# [Work instructions]
Every entry is to be reproduced word for word, but the images are not.

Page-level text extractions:
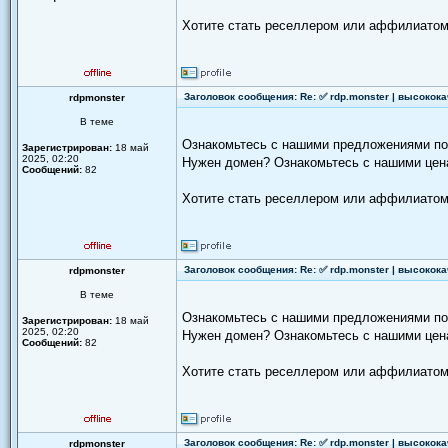
Хотите стать реселлером или аффилиатом
Заголовок сообщения: Re: ✅ rdp.monster | высокок
rdpmonster
В теме
Ознакомьтесь с нашими предложениями п
Зарегистрирован:
18 май
2025, 02:20
Нужен домен? Ознакомьтесь с нашими цен
Сообщений:
82
Хотите стать реселлером или аффилиатом
Заголовок сообщения: Re: ✅ rdp.monster | высокок
rdpmonster
В теме
Ознакомьтесь с нашими предложениями п
Зарегистрирован:
18 май
2025, 02:20
Нужен домен? Ознакомьтесь с нашими цен
Сообщений:
82
Хотите стать реселлером или аффилиатом
Заголовок сообщения: Re: ✅ rdp.monster | высокок
rdpmonster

# [Answer space]
Хотите стать реселлером или аффилиатом
Заголовок сообщения: Re: ✅ rdp.monster | высокок
rdpmonster
В теме
Ознакомьтесь с нашими предложениями п
Зарегистрирован:
18 май
2025, 02:20
Нужен домен? Ознакомьтесь с нашими цен
Сообщений:
82
Хотите стать реселлером или аффилиатом
Заголовок сообщения: Re: ✅ rdp.monster | высокок
rdpmonster
В теме
Ознакомьтесь с нашими предложениями п
Зарегистрирован:
18 май
2025, 02:20
Нужен домен? Ознакомьтесь с нашими цен
Сообщений:
82
Хотите стать реселлером или аффилиатом
Заголовок сообщения: Re: ✅ rdp.monster | высокок
rdpmonster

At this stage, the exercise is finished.